- Opening Delimiter -

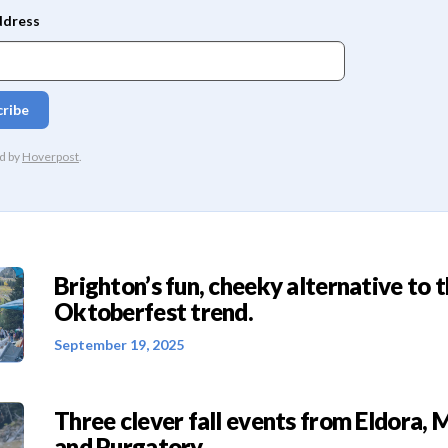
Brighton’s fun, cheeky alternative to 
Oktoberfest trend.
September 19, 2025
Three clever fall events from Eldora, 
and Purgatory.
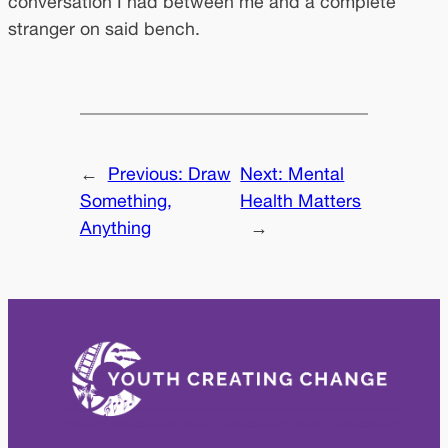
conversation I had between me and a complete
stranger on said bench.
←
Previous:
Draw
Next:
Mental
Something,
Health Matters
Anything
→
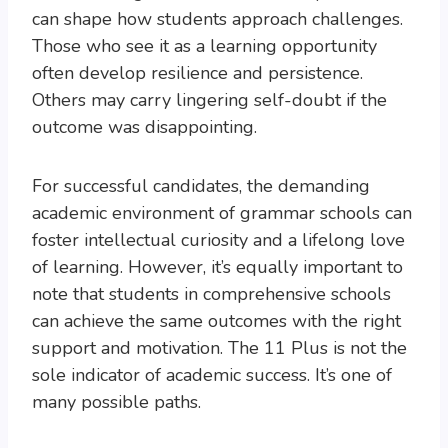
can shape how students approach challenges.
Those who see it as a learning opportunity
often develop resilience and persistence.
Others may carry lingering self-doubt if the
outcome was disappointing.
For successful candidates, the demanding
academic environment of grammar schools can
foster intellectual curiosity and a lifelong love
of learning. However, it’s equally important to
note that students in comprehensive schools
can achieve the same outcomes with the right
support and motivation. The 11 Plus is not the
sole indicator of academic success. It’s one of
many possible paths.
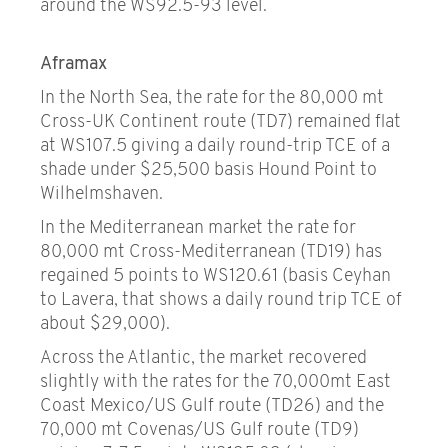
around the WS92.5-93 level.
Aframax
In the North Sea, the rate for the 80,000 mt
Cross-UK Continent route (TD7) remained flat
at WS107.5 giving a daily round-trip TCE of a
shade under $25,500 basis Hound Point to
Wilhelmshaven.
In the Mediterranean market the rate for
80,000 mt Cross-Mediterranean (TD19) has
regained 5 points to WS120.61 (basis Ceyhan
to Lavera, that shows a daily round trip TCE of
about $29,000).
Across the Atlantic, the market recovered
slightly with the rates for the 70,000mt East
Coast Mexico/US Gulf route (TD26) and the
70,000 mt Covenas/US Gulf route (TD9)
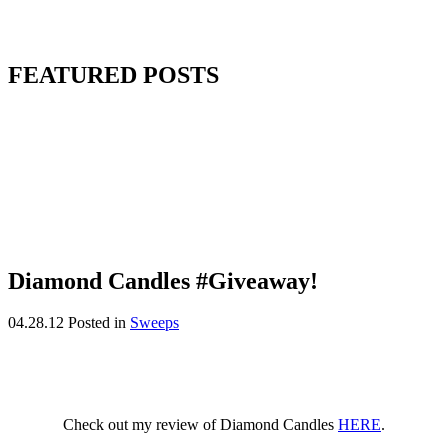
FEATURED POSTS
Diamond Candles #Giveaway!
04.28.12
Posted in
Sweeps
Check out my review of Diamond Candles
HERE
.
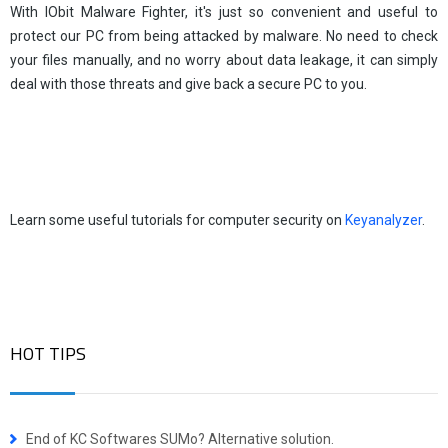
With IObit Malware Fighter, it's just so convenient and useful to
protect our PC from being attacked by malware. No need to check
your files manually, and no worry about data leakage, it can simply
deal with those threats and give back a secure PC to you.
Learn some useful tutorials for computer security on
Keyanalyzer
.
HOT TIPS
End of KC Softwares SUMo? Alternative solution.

- Closing Delimiter -

### INSTRUCTIONS FOR THE TASK
Only the lines holding the string "basis" are needed; copy each of them from the material above.

### EXERCISE SOLUTION
shade under $25,500 basis Hound Point to
regained 5 points to WS120.61 (basis Ceyhan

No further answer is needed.